* [What the task asks]
Print every entry below again exactly as written, skipping the pictures.

* [Data]
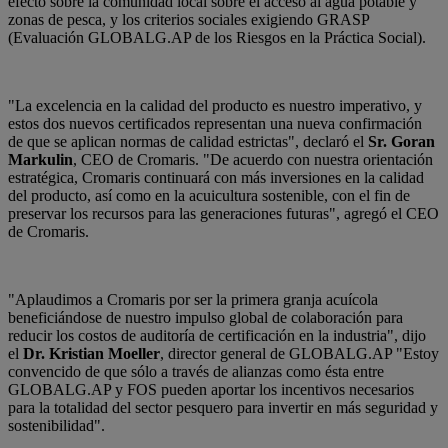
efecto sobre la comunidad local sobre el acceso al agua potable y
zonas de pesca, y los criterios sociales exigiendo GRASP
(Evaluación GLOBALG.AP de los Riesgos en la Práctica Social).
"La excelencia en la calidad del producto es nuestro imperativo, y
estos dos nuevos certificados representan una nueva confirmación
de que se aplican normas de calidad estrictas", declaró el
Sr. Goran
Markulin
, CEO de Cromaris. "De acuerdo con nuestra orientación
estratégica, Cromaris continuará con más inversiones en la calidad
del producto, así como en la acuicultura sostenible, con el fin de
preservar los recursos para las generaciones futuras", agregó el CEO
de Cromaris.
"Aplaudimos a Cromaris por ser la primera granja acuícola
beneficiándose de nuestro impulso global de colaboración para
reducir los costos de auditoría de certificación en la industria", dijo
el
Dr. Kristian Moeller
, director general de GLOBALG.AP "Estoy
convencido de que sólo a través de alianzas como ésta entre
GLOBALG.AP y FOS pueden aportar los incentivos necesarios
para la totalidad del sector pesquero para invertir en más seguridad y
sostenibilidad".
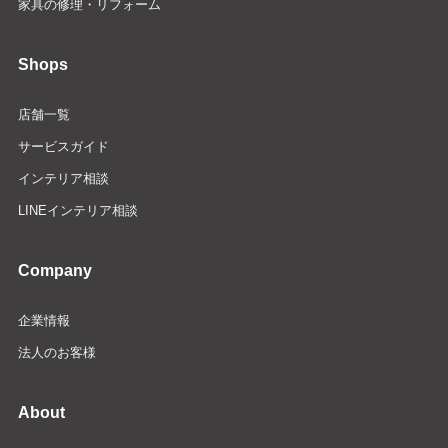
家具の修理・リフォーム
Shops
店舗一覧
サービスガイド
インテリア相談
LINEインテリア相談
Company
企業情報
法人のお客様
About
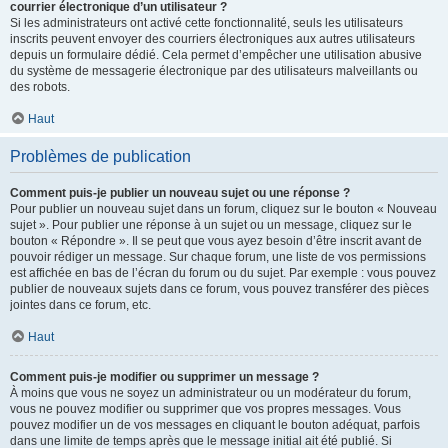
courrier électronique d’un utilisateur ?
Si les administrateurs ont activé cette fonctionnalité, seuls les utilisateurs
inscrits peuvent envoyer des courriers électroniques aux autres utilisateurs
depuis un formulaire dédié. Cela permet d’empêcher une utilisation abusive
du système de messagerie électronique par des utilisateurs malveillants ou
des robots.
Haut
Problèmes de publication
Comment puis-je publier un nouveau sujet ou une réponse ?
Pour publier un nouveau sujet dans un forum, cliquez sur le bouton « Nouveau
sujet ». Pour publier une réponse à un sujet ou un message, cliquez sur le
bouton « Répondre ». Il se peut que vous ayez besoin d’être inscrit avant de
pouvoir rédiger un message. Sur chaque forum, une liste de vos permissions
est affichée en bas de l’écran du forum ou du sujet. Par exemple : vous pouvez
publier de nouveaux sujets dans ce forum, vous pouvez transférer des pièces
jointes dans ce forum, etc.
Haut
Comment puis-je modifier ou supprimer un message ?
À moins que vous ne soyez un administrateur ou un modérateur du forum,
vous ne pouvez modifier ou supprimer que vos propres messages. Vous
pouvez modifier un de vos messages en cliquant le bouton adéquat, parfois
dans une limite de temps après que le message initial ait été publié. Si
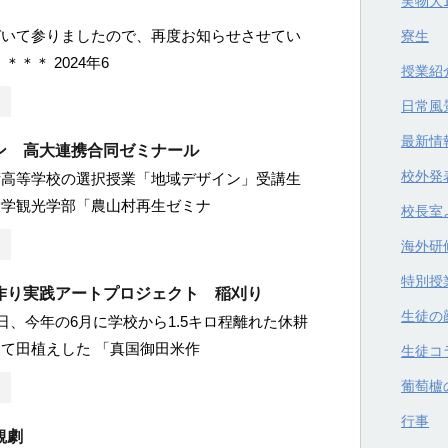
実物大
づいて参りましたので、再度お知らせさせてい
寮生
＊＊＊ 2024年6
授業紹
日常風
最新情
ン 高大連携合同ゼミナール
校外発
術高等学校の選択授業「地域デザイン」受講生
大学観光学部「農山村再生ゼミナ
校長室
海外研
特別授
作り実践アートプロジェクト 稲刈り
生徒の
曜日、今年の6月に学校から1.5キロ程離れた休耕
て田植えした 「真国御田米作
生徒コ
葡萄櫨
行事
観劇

* [Completed task]
efecto sobre la comunidad local sobre el acceso al agua potable y
zonas de pesca, y los criterios sociales exigiendo GRASP
(Evaluación GLOBALG.AP de los Riesgos en la Práctica Social).
"La excelencia en la calidad del producto es nuestro imperativo, y
estos dos nuevos certificados representan una nueva confirmación
de que se aplican normas de calidad estrictas", declaró el
Sr. Goran
Markulin
, CEO de Cromaris. "De acuerdo con nuestra orientación
estratégica, Cromaris continuará con más inversiones en la calidad
del producto, así como en la acuicultura sostenible, con el fin de
preservar los recursos para las generaciones futuras", agregó el CEO
de Cromaris.
"Aplaudimos a Cromaris por ser la primera granja acuícola
beneficiándose de nuestro impulso global de colaboración para
reducir los costos de auditoría de certificación en la industria", dijo
el
Dr. Kristian Moeller
, director general de GLOBALG.AP "Estoy
convencido de que sólo a través de alianzas como ésta entre
GLOBALG.AP y FOS pueden aportar los incentivos necesarios
para la totalidad del sector pesquero para invertir en más seguridad y
sostenibilidad".
家具の修理・リフォーム
Shops
店舗一覧
サービスガイド
インテリア相談
LINEインテリア相談
Company
企業情報
法人のお客様
About
courrier électronique d’un utilisateur ?
Si les administrateurs ont activé cette fonctionnalité, seuls les utilisateurs
inscrits peuvent envoyer des courriers électroniques aux autres utilisateurs
depuis un formulaire dédié. Cela permet d’empêcher une utilisation abusive
du système de messagerie électronique par des utilisateurs malveillants ou
des robots.
Haut
Problèmes de publication
Comment puis-je publier un nouveau sujet ou une réponse ?
Pour publier un nouveau sujet dans un forum, cliquez sur le bouton « Nouveau
sujet ». Pour publier une réponse à un sujet ou un message, cliquez sur le
bouton « Répondre ». Il se peut que vous ayez besoin d’être inscrit avant de
pouvoir rédiger un message. Sur chaque forum, une liste de vos permissions
est affichée en bas de l’écran du forum ou du sujet. Par exemple : vous pouvez
publier de nouveaux sujets dans ce forum, vous pouvez transférer des pièces
jointes dans ce forum, etc.
Haut
Comment puis-je modifier ou supprimer un message ?
À moins que vous ne soyez un administrateur ou un modérateur du forum,
vous ne pouvez modifier ou supprimer que vos propres messages. Vous
pouvez modifier un de vos messages en cliquant le bouton adéquat, parfois
dans une limite de temps après que le message initial ait été publié. Si
実物大
づいて参りましたので、再度お知らせさせてい
寮生
＊＊＊ 2024年6
授業紹
日常風
最新情
ン 高大連携合同ゼミナール
校外発
術高等学校の選択授業「地域デザイン」受講生
大学観光学部「農山村再生ゼミナ
校長室
海外研
特別授
作り実践アートプロジェクト 稲刈り
生徒の
曜日、今年の6月に学校から1.5キロ程離れた休耕
て田植えした 「真国御田米作
生徒コ
葡萄櫨
行事
観劇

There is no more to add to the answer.